Published on October 21st, 2018 | by Abhishek Mukherjee0
Cricket history in quotes, part 3: “We will not play the third match between All England and Sussex”🕓 Reading time: 3 minutes
Abhishek Mukherjee, cricketsoccer’s prolific writer, brings to you the words, verbal or written, almost never intended to be pathbreaking quotes in the history of cricket in this fascinating series…….
Declaration: “We, the undersigned, do agree that we will not play the third match between All England and Sussex, which is intended to be played at Brighton in July or August unless the Sussex bowlers bowl fair – this is, abstain from throwing.”
Signed by: Tom Marsden, William Ashby, William Mathews, William Searle, James Saunders, Thomas Howard, Will Caldecourt, Fuller Pilch, and Thomas Beagley.
On July 15, 1822, John Willes became the first in history to be called for illegal action in First-Class cricket. Willes bowled his first ball round-arm (think over-arm where your hand never rose above the shoulder), a complete departure from the under-arm bowling of the era.
The moment the umpire no-balled him, Willes left Lord’s, mounted his horse (that was standing outside the ground), and left, never to return – though he would later mentor Alfred Mynn, the “Lion of Kent”.
Pioneered by William Lillywhite and James Broadbridge, the round-arm revolution took off in Sussex soon afterwards. The authorities took notice, and organised three matches at Sheffield, Lord’s, and Brighton between Sussex and a team called ‘England’. The series, labelled (rather unimaginatively) “Experimental Matches”, was played for an astounding sum of a thousand guineas.

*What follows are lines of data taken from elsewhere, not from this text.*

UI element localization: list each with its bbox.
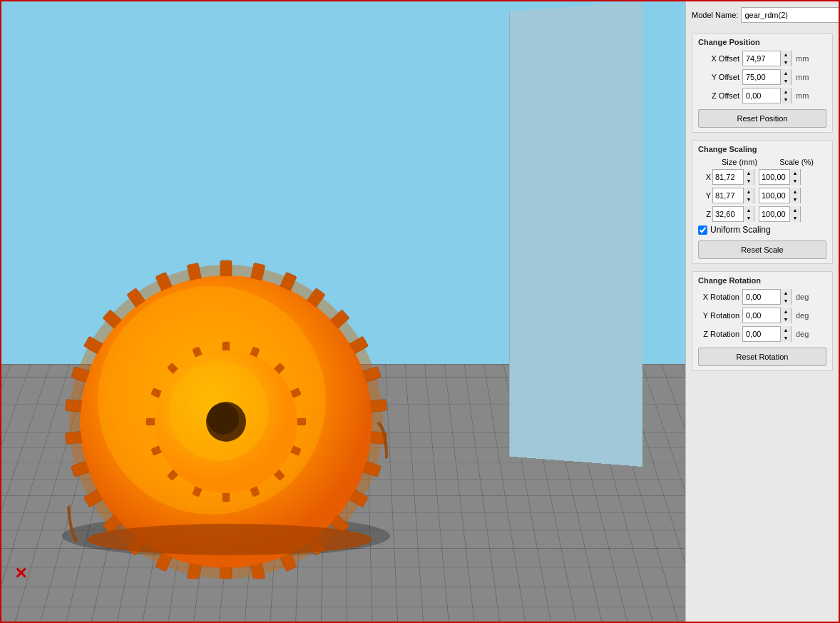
scale-z-row: Z ▲ ▼ ▲ ▼: [698, 206, 826, 222]
x-offset-row: X Offset ▲ ▼ mm: [698, 51, 826, 66]
scale-z-pct-down[interactable]: ▼: [790, 214, 800, 222]
model-name-label: Model Name:: [692, 11, 738, 19]
y-rotation-row: Y Rotation ▲ ▼ deg: [698, 308, 826, 323]
scale-y-size-wrap: ▲ ▼: [712, 188, 754, 203]
scale-y-pct-down[interactable]: ▼: [790, 196, 800, 203]
z-rotation-down[interactable]: ▼: [781, 334, 791, 342]
x-offset-down[interactable]: ▼: [781, 59, 791, 66]
scale-z-pct-up[interactable]: ▲: [790, 206, 800, 214]
z-offset-input-wrap: ▲ ▼: [742, 88, 792, 103]
z-rotation-input[interactable]: [743, 327, 780, 341]
y-rotation-label: Y Rotation: [698, 311, 739, 320]
uniform-scaling-row: Uniform Scaling: [698, 225, 826, 235]
z-offset-spinners: ▲ ▼: [780, 88, 791, 103]
model-name-row: Model Name:: [692, 7, 833, 23]
origin-marker: ✕: [10, 563, 31, 584]
x-rotation-spin: ▲ ▼: [780, 289, 791, 305]
z-rotation-spin: ▲ ▼: [780, 326, 791, 342]
scale-x-size-input[interactable]: [713, 170, 743, 184]
y-rotation-input[interactable]: [743, 308, 780, 323]
x-rotation-wrap: ▲ ▼: [742, 289, 792, 305]
z-offset-input[interactable]: [743, 88, 780, 103]
y-offset-row: Y Offset ▲ ▼ mm: [698, 69, 826, 85]
scale-z-pct-input[interactable]: [759, 207, 789, 221]
wall-right: [509, 1, 642, 467]
scaling-title: Change Scaling: [698, 145, 826, 153]
z-rotation-row: Z Rotation ▲ ▼ deg: [698, 326, 826, 342]
z-rotation-label: Z Rotation: [698, 330, 739, 338]
y-offset-up[interactable]: ▲: [781, 69, 791, 77]
right-panel: Model Name: Change Position X Offset ▲ ▼…: [685, 1, 839, 622]
z-offset-unit: mm: [796, 91, 809, 100]
svg-point-56: [208, 403, 239, 435]
rotation-title: Change Rotation: [698, 276, 826, 285]
viewport[interactable]: ✕: [1, 1, 685, 622]
y-rotation-unit: deg: [796, 311, 809, 320]
scale-x-size-up[interactable]: ▲: [744, 169, 754, 177]
rotation-section: Change Rotation X Rotation ▲ ▼ deg Y Rot…: [692, 271, 833, 371]
scale-x-size-spin: ▲ ▼: [743, 169, 754, 185]
scale-x-pct-spin: ▲ ▼: [789, 169, 800, 185]
scale-x-pct-up[interactable]: ▲: [790, 169, 800, 177]
scale-y-size-spin: ▲ ▼: [743, 188, 754, 203]
z-offset-up[interactable]: ▲: [781, 88, 791, 96]
z-rotation-unit: deg: [796, 330, 809, 338]
y-rotation-up[interactable]: ▲: [781, 308, 791, 315]
scale-x-pct-down[interactable]: ▼: [790, 177, 800, 185]
scale-z-pct-spin: ▲ ▼: [789, 206, 800, 222]
reset-rotation-button[interactable]: Reset Rotation: [698, 348, 826, 366]
z-rotation-up[interactable]: ▲: [781, 326, 791, 334]
position-section: Change Position X Offset ▲ ▼ mm Y Offset: [692, 33, 833, 133]
z-offset-down[interactable]: ▼: [781, 96, 791, 103]
uniform-scaling-checkbox[interactable]: [698, 226, 707, 235]
gear-model: [37, 208, 451, 579]
x-offset-unit: mm: [796, 54, 809, 63]
scale-z-size-down[interactable]: ▼: [744, 214, 754, 222]
position-title: Change Position: [698, 38, 826, 46]
y-offset-input-wrap: ▲ ▼: [742, 69, 792, 85]
scale-z-size-up[interactable]: ▲: [744, 206, 754, 214]
scale-y-size-input[interactable]: [713, 188, 743, 203]
x-offset-spinners: ▲ ▼: [780, 51, 791, 66]
x-offset-input-wrap: ▲ ▼: [742, 51, 792, 66]
scale-y-pct-up[interactable]: ▲: [790, 188, 800, 196]
scale-y-size-up[interactable]: ▲: [744, 188, 754, 196]
x-offset-label: X Offset: [698, 54, 739, 63]
scale-x-size-down[interactable]: ▼: [744, 177, 754, 185]
scale-y-size-down[interactable]: ▼: [744, 196, 754, 203]
y-rotation-down[interactable]: ▼: [781, 315, 791, 323]
scale-x-label: X: [698, 173, 711, 181]
main-area: ✕ Model Name: Change Position X Offset ▲…: [1, 1, 839, 622]
scale-x-pct-wrap: ▲ ▼: [759, 169, 801, 185]
uniform-scaling-label: Uniform Scaling: [710, 225, 771, 235]
scale-y-pct-input[interactable]: [759, 188, 789, 203]
y-rotation-spin: ▲ ▼: [780, 308, 791, 323]
scale-x-row: X ▲ ▼ ▲ ▼: [698, 169, 826, 185]
x-rotation-label: X Rotation: [698, 293, 739, 301]
y-offset-down[interactable]: ▼: [781, 77, 791, 85]
scale-y-row: Y ▲ ▼ ▲ ▼: [698, 188, 826, 203]
x-offset-input[interactable]: [743, 51, 780, 66]
scale-z-size-input[interactable]: [713, 207, 743, 221]
reset-position-button[interactable]: Reset Position: [698, 109, 826, 128]
scale-y-pct-spin: ▲ ▼: [789, 188, 800, 203]
z-offset-row: Z Offset ▲ ▼ mm: [698, 88, 826, 103]
reset-scale-button[interactable]: Reset Scale: [698, 240, 826, 259]
x-rotation-input[interactable]: [743, 290, 780, 304]
x-rotation-up[interactable]: ▲: [781, 289, 791, 297]
x-offset-up[interactable]: ▲: [781, 51, 791, 59]
y-offset-label: Y Offset: [698, 73, 739, 81]
y-offset-input[interactable]: [743, 70, 780, 84]
scale-x-size-wrap: ▲ ▼: [712, 169, 754, 185]
x-rotation-down[interactable]: ▼: [781, 297, 791, 305]
y-rotation-wrap: ▲ ▼: [742, 308, 792, 323]
scale-x-pct-input[interactable]: [759, 170, 789, 184]
scaling-section: Change Scaling Size (mm) Scale (%) X ▲ ▼: [692, 140, 833, 264]
y-offset-unit: mm: [796, 73, 809, 81]
y-offset-spinners: ▲ ▼: [780, 69, 791, 85]
scale-y-label: Y: [698, 191, 711, 200]
model-name-input[interactable]: [741, 7, 839, 23]
scale-z-label: Z: [698, 210, 711, 218]
scale-col-header: Scale (%): [771, 158, 822, 166]
scale-z-size-spin: ▲ ▼: [743, 206, 754, 222]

England scored 81 in the first match. Sussex were nine down quickly but the last pair added over fifty to help them recover to 91. They then bowled out England for 112 and won by seven wickets. Lillywhite took five wickets in each innings and Broadbridge two in each.
Sussex won the second match as well (this time by three wickets), despite conceding a 52-run lead. This time Lillywhite got only three wickets in the match and Broadbridge four – though it must be remembered that the scorecards of the era were significantly different in those days. If a batsman was out caught only the fielder’s name was recorded, resulting in wicket tallies going understated.

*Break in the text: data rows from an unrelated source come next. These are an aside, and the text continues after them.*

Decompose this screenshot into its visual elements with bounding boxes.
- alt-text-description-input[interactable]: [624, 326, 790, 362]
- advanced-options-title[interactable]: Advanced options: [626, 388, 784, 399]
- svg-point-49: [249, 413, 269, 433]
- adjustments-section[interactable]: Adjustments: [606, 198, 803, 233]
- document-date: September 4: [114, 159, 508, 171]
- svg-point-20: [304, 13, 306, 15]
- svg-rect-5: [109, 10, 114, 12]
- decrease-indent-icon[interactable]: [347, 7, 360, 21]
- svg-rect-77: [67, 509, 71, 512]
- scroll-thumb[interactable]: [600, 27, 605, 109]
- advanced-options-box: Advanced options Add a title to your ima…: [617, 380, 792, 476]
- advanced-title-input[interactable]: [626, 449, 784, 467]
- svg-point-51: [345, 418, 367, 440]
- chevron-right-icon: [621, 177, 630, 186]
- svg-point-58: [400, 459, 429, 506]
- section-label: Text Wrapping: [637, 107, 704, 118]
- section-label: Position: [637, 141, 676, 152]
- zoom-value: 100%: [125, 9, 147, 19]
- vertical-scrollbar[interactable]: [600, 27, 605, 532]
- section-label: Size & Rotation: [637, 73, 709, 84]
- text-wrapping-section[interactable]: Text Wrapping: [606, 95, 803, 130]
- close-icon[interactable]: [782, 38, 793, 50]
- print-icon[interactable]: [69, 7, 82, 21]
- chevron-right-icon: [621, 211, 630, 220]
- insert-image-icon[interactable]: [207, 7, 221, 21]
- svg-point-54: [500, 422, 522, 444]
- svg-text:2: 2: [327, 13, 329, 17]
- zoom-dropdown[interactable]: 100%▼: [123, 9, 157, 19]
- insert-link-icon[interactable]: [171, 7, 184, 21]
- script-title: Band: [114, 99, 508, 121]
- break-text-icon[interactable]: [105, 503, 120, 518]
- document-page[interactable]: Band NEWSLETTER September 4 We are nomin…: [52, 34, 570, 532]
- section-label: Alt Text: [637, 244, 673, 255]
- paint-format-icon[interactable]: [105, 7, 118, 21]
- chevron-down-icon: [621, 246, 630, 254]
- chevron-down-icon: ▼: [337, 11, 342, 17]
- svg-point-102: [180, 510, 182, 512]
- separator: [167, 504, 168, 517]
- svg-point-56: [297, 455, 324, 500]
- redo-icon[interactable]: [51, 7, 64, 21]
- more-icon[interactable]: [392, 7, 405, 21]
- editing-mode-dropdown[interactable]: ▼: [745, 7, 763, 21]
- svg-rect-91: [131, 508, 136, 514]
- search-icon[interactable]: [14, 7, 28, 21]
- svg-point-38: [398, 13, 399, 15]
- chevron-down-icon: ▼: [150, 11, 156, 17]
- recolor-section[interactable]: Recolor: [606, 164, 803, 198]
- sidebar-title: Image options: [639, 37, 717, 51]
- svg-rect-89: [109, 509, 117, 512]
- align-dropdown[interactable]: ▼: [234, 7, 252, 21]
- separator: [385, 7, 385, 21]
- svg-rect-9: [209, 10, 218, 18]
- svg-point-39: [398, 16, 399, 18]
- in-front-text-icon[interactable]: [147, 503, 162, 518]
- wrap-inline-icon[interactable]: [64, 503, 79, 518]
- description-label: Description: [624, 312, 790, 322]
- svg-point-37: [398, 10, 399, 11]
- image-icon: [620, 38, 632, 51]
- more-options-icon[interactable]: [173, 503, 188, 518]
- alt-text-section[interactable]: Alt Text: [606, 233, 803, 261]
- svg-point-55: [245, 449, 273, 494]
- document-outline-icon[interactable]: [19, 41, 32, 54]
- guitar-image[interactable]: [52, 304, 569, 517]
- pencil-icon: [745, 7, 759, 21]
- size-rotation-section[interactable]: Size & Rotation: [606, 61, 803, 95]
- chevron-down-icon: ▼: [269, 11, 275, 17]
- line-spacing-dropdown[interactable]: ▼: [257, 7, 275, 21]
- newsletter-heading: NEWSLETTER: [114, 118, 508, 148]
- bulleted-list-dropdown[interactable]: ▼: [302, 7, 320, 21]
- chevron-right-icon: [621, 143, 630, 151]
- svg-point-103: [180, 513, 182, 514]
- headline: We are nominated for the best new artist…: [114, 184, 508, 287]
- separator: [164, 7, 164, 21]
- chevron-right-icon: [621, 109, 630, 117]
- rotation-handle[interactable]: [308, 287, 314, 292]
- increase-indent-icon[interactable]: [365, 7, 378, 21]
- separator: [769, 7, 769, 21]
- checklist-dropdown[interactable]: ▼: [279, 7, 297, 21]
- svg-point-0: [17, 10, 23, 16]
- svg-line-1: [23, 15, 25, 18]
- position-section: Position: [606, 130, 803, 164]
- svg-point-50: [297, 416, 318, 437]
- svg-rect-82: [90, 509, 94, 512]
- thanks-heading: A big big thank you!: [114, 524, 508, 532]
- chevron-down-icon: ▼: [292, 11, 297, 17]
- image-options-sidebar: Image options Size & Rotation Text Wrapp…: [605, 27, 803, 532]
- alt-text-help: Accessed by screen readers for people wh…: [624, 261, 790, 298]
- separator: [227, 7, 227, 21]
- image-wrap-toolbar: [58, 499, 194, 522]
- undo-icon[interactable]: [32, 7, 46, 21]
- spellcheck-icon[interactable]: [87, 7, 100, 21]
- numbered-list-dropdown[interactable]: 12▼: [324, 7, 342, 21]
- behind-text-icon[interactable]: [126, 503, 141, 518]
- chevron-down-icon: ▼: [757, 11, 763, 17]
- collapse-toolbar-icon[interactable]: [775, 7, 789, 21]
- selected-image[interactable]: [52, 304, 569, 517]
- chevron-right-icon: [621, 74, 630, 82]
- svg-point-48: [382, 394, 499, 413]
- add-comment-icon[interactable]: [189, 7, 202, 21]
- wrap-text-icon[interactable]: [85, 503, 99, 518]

The struggle of an all-England side against round-arm bowling was evident. This obviously did not go down well with them, and nine of them promptly signed the declaration mentioned above. The nonet included Pilch, acknowledged the greatest batsman till WG Grace.

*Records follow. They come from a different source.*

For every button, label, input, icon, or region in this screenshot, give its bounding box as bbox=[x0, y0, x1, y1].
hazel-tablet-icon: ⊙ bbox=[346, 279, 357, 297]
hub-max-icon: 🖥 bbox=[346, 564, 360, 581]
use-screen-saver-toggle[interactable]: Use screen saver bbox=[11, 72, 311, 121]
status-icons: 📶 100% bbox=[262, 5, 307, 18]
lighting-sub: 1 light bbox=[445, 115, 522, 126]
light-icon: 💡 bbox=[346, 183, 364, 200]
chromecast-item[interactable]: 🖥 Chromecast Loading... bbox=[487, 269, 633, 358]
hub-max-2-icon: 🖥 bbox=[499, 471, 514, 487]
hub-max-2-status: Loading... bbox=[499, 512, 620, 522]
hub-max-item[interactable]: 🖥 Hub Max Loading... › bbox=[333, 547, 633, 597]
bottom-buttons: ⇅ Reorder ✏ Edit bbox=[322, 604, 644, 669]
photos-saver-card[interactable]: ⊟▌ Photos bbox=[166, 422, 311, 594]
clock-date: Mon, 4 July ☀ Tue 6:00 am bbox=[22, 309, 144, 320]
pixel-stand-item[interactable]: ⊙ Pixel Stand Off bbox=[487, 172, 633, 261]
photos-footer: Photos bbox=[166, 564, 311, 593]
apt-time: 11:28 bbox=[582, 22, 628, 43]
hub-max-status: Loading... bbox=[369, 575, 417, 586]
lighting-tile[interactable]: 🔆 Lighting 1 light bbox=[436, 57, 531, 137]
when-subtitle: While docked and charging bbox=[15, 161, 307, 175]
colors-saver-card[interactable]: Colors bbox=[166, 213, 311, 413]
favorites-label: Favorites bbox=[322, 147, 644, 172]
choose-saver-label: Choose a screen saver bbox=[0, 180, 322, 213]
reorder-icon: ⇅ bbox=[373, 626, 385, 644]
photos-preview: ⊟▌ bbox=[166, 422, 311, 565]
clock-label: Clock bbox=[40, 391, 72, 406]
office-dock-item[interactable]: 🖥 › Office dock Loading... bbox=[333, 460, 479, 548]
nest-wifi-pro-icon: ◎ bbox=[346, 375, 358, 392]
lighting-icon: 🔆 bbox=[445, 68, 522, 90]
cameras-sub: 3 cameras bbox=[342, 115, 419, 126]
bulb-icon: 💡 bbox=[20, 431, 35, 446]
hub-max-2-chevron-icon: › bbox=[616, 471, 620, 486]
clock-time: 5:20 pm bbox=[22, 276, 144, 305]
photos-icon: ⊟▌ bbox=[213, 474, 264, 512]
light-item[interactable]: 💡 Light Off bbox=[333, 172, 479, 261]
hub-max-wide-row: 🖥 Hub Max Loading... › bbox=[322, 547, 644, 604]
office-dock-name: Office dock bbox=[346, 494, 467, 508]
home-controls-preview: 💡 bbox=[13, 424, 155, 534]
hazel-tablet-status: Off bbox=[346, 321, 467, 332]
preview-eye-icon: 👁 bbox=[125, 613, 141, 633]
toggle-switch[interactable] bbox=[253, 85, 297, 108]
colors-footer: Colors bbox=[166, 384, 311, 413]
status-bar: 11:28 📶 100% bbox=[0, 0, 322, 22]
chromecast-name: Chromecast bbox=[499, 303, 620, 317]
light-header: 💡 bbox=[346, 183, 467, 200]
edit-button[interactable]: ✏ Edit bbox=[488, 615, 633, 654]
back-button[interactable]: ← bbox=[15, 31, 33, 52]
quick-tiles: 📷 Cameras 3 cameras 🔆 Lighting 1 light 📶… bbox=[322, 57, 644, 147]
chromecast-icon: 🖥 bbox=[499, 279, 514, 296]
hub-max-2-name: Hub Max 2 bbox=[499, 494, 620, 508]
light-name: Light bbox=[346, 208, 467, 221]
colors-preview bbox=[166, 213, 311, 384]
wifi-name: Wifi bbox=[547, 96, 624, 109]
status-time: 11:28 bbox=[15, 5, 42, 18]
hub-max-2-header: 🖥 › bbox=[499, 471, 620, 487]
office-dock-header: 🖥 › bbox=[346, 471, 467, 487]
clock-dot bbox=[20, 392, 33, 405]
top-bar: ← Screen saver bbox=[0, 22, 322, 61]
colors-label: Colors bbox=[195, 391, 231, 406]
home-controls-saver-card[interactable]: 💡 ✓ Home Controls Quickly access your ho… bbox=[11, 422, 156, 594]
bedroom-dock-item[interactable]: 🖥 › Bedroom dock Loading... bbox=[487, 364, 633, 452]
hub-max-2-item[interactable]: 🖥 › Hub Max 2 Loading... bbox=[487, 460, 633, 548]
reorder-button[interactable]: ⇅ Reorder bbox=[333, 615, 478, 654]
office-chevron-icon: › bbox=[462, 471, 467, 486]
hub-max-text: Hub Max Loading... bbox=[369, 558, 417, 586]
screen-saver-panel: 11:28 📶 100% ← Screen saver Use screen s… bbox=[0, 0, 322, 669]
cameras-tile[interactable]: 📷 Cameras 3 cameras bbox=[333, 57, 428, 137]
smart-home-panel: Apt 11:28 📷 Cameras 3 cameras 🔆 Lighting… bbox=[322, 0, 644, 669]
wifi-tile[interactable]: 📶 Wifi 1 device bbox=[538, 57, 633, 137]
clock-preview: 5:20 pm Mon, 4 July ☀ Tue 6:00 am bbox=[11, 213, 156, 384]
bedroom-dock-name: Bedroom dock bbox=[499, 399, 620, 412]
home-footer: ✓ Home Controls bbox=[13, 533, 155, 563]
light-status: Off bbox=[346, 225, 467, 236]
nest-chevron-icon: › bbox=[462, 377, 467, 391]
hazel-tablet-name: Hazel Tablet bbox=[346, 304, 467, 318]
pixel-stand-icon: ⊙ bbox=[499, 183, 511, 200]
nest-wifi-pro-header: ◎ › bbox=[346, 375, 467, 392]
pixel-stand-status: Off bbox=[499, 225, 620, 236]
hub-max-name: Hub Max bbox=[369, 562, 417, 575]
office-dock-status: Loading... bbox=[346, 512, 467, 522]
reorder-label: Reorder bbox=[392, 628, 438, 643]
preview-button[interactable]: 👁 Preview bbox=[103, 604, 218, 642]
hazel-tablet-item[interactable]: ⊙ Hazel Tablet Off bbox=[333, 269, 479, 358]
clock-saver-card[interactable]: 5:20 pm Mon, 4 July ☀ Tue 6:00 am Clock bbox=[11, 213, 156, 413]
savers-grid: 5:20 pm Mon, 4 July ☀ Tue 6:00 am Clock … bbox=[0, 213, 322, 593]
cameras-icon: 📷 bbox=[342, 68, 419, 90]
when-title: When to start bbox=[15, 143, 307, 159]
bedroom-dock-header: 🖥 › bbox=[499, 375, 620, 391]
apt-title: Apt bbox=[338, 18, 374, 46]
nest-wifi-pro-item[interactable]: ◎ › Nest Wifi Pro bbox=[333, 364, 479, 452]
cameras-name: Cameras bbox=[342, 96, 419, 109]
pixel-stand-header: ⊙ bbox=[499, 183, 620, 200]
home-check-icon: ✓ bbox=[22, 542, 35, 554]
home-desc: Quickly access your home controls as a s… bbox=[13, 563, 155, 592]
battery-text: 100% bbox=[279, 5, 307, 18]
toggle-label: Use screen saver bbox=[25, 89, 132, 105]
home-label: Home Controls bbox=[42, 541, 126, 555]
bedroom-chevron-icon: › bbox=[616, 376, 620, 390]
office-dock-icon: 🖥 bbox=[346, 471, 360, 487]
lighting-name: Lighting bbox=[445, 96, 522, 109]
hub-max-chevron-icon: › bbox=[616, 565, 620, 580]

It took some convincing from George T Knight before they relented. A nephew of Jane Austen, Knight played for ‘England’ in the series and bowled round-arm himself.
Lillywhite and Broadbridge again bowled them out for 27 at Brighton and Sussex secured a 50-run lead, but ‘England’ turned things around, piling up 169. They won by 24 runs. Knight took at least three wickets in the match.
The die had been cast. With little intervention from umpires, Lillywhite and Broadbridge continued to bowl round-arm. There was confusion, as the officials had received no instructions.
Finally, in 1828, MCC altered Law 10 – though bowlers could still not raise their arms above elbow-level while bowling.
In 1835 ‘elbow’ made way for ‘shoulder’, thanks to Knight’s intervention: “The ball must be bowled, and if it is thrown or jerked, or if the hand be above the shoulder in the delivery, the umpire must call ‘no ball’.
Of course, fast bowlers were hardly going to stick to the restriction. It was evident that spectators enjoyed pace, which pushed the case for over-arm bowling further.
In August 1862, Edgar Willsher of ‘England’ was no-balled six times against Surrey at The Oval by John Lillywhite (son of William!) for bowling over-arm (his hand went above shoulder level). Nine ‘England’ professionals including Willsher stormed out of the ground in protest. Play continued next day – but only after Lillywhite had been replaced. Willsher took 6/49 and 1/43.
Two years later MCC legalised over-arm bowling – an event typically referred to as the beginning of the modern era of cricket by cricket historians.
But all that had started with a declaration of nine champion cricketers who found it difficult to cope with round-arm bowling.